Wednesday, November 26, 2014

Loose the SWAP If You Got the RAM!

Swap space is hard disc space that is used as extra RAM (random access memory) when the operating system decides it's necessary. It allows systems with low system resources to run more programs while still exceeding their RAM capacity. While that is great and all, if you have 4 + gigs of RAM and don't do anything ridiculously resource intensive like video rendering, then swap may simply be slowing you down. Unless you are lucky enough to have a solid state drive, than read/writing to a hard disc every time you call upon a program will seriously slow your system down.

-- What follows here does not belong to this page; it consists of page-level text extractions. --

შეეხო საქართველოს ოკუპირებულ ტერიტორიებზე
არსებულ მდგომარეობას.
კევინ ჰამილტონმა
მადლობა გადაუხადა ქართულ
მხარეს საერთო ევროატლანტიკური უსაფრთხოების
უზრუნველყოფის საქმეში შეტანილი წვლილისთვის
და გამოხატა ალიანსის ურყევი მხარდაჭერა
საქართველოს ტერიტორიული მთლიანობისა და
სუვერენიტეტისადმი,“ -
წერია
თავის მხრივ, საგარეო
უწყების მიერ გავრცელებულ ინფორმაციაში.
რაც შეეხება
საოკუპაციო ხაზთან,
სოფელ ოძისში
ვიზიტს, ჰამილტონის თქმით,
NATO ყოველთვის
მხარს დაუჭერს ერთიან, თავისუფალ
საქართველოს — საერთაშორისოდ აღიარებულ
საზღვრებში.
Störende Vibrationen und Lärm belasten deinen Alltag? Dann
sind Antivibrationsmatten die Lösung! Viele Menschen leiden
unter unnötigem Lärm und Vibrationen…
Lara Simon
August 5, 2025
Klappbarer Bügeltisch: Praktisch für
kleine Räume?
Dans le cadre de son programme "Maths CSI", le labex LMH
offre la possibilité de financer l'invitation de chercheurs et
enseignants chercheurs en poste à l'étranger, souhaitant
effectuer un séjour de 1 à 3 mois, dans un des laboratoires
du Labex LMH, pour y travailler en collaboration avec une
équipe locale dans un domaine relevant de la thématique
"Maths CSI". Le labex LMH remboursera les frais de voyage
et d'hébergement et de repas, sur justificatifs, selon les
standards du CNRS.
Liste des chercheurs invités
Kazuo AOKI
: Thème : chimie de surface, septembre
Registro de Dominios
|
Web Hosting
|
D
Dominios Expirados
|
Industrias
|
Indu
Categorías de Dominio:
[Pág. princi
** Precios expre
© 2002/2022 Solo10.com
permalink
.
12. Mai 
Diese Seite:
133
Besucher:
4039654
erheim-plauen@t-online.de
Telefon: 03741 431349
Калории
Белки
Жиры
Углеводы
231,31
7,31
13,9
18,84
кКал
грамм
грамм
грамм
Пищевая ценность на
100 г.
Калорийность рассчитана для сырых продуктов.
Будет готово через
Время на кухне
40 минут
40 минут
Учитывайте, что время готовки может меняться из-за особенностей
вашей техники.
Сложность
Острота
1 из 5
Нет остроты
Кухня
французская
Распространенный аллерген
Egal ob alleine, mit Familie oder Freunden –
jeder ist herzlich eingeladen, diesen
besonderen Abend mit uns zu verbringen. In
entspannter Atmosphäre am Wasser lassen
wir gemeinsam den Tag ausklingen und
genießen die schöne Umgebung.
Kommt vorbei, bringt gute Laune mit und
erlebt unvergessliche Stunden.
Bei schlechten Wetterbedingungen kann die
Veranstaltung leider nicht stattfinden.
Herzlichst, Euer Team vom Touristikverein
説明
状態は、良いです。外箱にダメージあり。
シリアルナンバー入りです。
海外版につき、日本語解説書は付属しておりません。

On Windows systems, swap is called "page-file" or something, but it is the same concept as outlined above. I'm sure there is some way to do this in a win system, but I am not going to get into it here. If you are running Linux, then you can do a a couple very simple things to speed your system up:

Only do this if you can afford to; you should have descent system specs (4 gigs of ram and an intel core2duo is what I'm on right now). If you have less, say 2 gigs of RAM, you probably should take precautions if you attempt to tweak this:

First, let's check your swap level:


$ cat /proc/sys/vm/swappiness

You can instruct your system to use a swap less aggressively, by executing (as root) the following comamand:


# sysctl vm.swappiness=0

For whatever reason Debian systems have the vmswappiness set to 60, which is a pretty swap-happy number (on a scale from 0 to 100), so this will speed your system up considerably. If you want to make the change permanent, open /etc/sysctl.conf as root, and insert the following line into the file:


# vm.swappiness = $n
Where $n represents an integer (whole number) from 0 to 100 (I use 0) which controls how swap-happy your system gets. Even with my swapiness set to 0, occaisonally when running a lot of RAM consuming tasks (like virtual machines), my system will start swapping everything anyway, even though I have plenty of RAM. You can check your system monitor to see how much swap is in use, if any is in use, and you do not have a solid state drive, (as in my case), you can issue the following commands (as root) to disable & re-enable the swap, which also loads anything in swap to RAM and gives you a clean slate:

# swapon -a && swapoff -a
# swapoff -a && swapon -a
 (oops)

Or you can simply issue swapoff -a to disable it completely. To make things a little easier, I wrote this simple bash script to clear the swap in these situations. Place this in your $path (generally /usr/local/bin/, unless you exported another path... more on that some other time) :

#!/bin/bash
echo "I will now empty the Swap..."
if  swapoff -a && swapon a ; then
:
else
 echo "#    ! ERROR !    #"
 echo  'Damn bro, That did not work. Got root?' >&2
   exit 1
fi
If all goes well, you won't get the error message, otherwise you will (duh). This script also must be ran as root, as it needs administrative privileges. Here is one example of something that could go wrong:

root@linuxpc:~# reswap
I will now empty the Swap...
swapon: a: stat failed: No such file or directory
#    ! ERROR !    #
Damn bro, That did not work. Got root?
Since I am using an encrypted /home partition, my swap file is also encrypted. As we all know, security often comes at the price of convenience. Once in a blue moon, the system will initially fail to find the swap partition (due to linux hiding/obscuring the partition labels and whatnot), but it usually corrects itself after a little while. However, this will work flawlessly most of the time.

In conclusion, solid state drives are badass, and if you don't have one, but have enough RAM, kill the swap already!